[Christian’s Mistake by Dinah Maria Mulock Craik]@TWC D-Link book
Christian’s Mistake

CHAPTER 2
17/35

And she may improve.

Any body ought to improve who had the advantage of living constantly with dear Arnold." Miss Gascoigne, always on the watch for affronts, turning sharply round, but there was not a shadow of satire in her friend's simplicity.
"My dear Maria, you are the greatest--" But what Miss Grey was remained among the few bitter speeches that Miss Gascoigne left unsaid, for at that moment the heavy oak door was thrown wide open, and Barker, the butler (time-honored institution of Saint Bede's, who thought himself one of its strongest pillars of support), repeated, in his sonorous voice, "The master and Mrs.Grey." Thus announced--suddenly and formally, like a stranger, in her own house--Christian came home.
The two maiden aunts rose ceremoniously.

Either their politeness sprang from their natural habit of good-breeding, or it was wrung from them by extreme surprise.

The apparition before them--tall, graceful, and dignified--could by no means be mistaken for any thing but a lady--such a lady as Avonsbridge, with all its aristocracy of birth and condition, rarely produced.

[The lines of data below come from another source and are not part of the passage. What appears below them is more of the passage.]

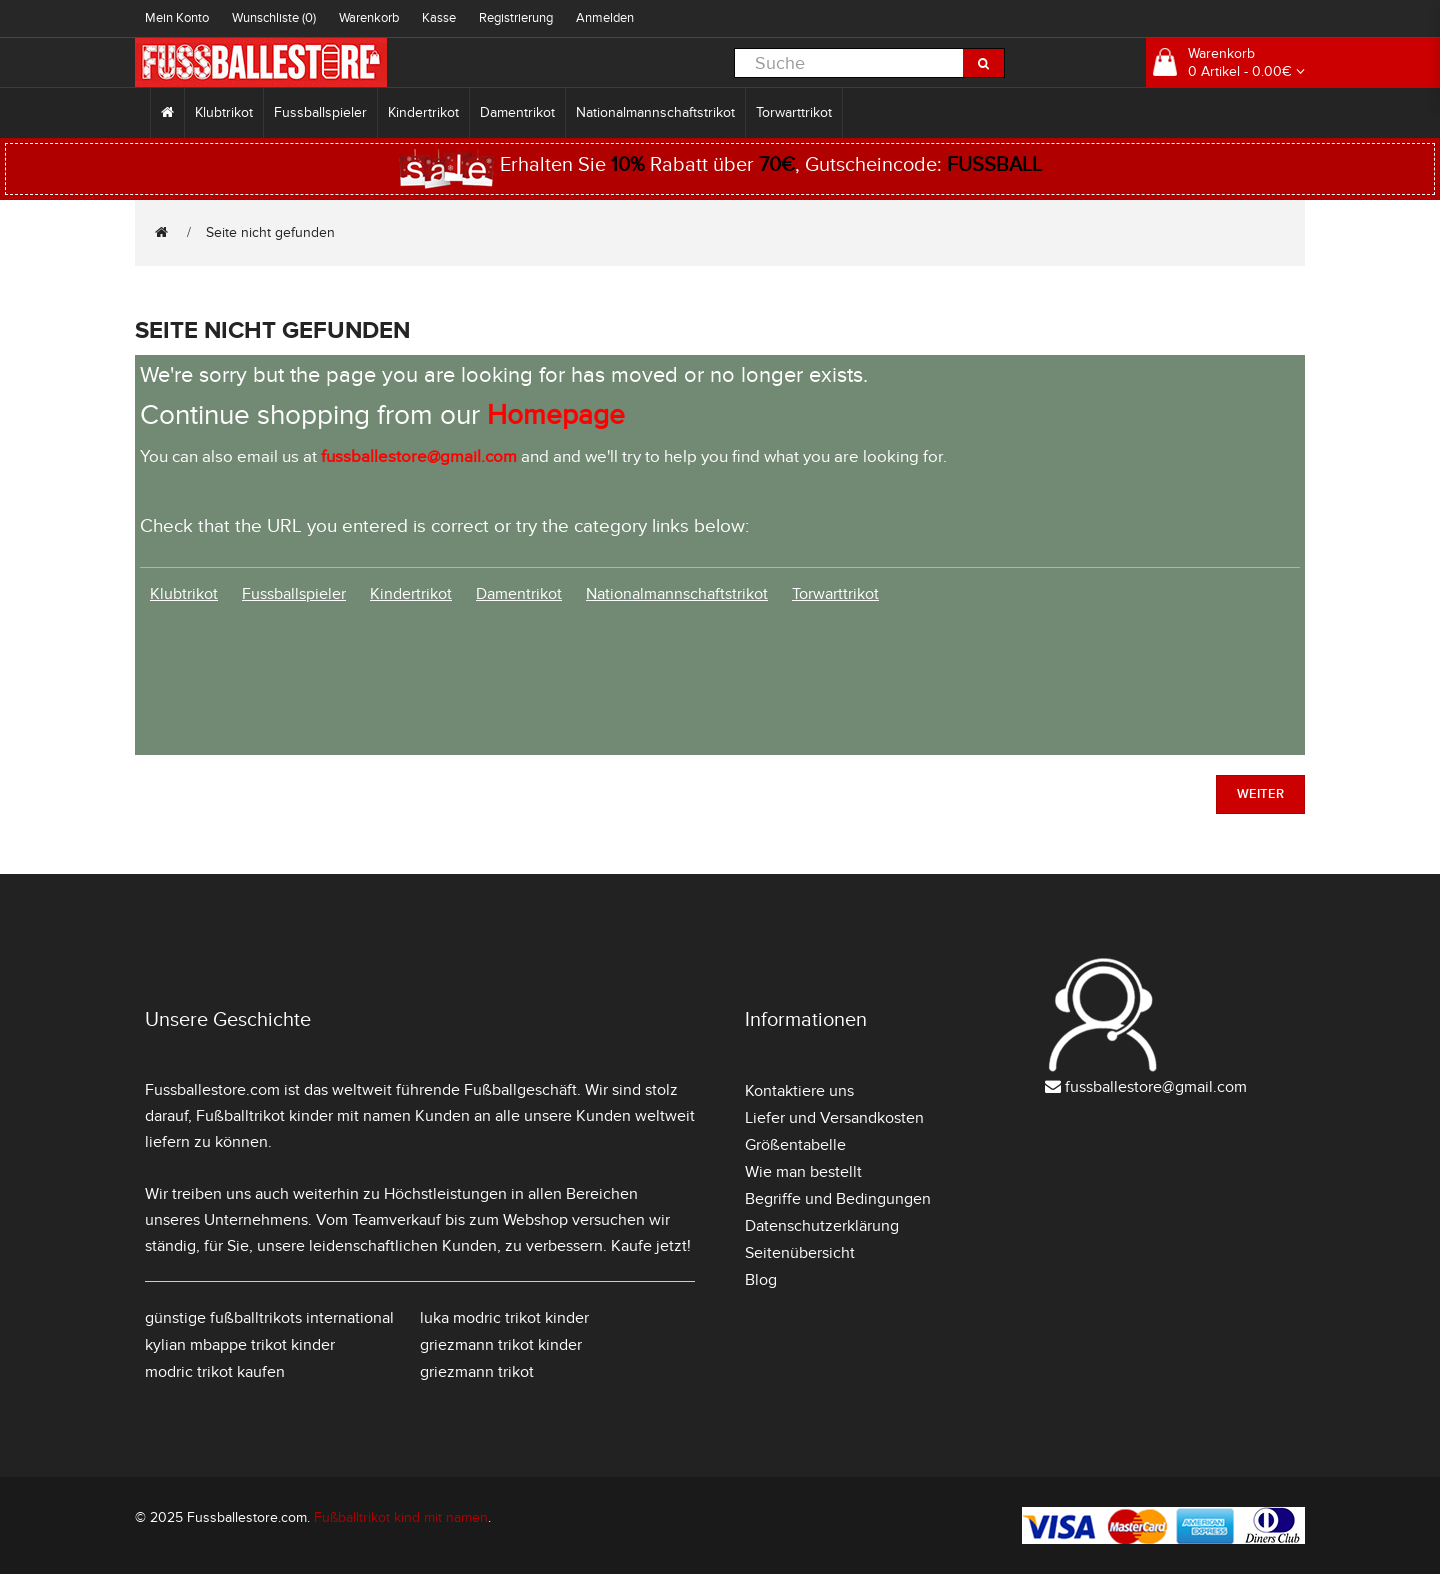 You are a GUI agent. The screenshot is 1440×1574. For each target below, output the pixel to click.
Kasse (439, 18)
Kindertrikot (423, 112)
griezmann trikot (477, 1372)
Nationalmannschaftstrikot (655, 112)
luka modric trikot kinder (504, 1318)
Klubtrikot (224, 112)
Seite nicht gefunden (270, 232)
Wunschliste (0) (274, 18)
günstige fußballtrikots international (269, 1318)
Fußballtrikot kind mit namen (401, 1517)
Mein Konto (177, 18)
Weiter (1260, 794)
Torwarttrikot (794, 112)
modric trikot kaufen (215, 1372)
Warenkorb (369, 18)
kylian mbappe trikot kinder (240, 1345)
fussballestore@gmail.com (1156, 1087)
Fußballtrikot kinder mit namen (303, 1116)
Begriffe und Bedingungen (838, 1199)
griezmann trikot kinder (501, 1345)
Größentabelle (795, 1145)
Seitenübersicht (800, 1253)
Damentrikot (517, 112)
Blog (761, 1280)
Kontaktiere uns (799, 1091)
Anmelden (605, 18)
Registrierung (516, 18)
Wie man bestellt (803, 1172)
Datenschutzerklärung (822, 1226)
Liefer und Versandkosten (834, 1118)
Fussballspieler (320, 112) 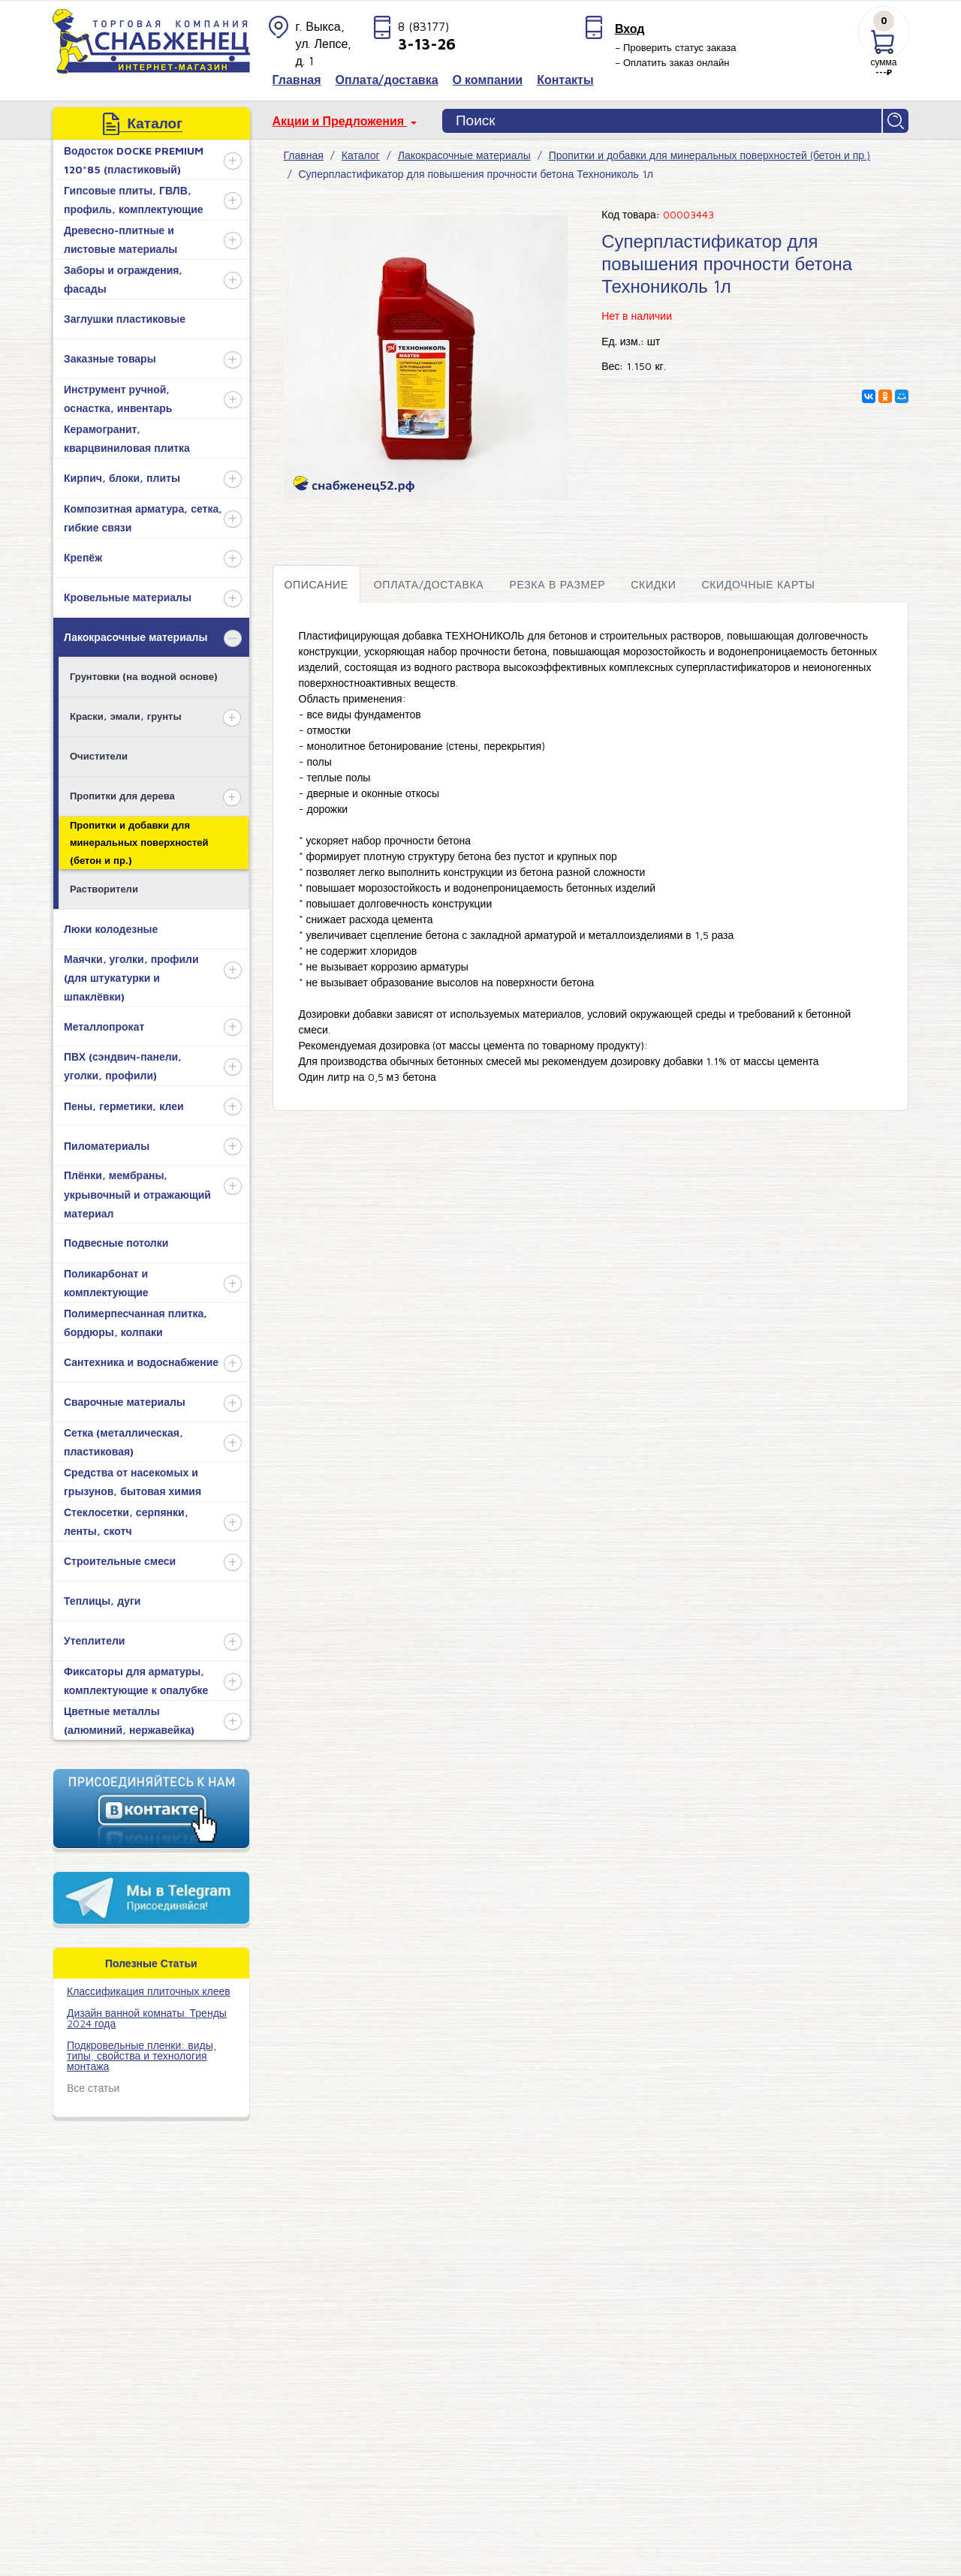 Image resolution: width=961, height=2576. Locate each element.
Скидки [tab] (653, 584)
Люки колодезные (111, 928)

She would have been the same even if attired in hodden gray, but now she was well-dressed in silks and furs.
Dr.Grey had smiled at the modest trousseau, and soon settled every thing by saying, "My wife must wear so and so." In this rich clothing, which set off her fair large Saxon beauty to the utmost advantage, Christian quite dazzled the eyes of the two ladies who had so persistently called her "that young woman." Any person with eyes at all could see that, except for the difference in age, there was not the slightest incongruity between (to follow Barker's pompous announcement) "the master and Mrs.Grey." Dr.Grey's personal introduction was brief enough: "Christian, these are my sisters.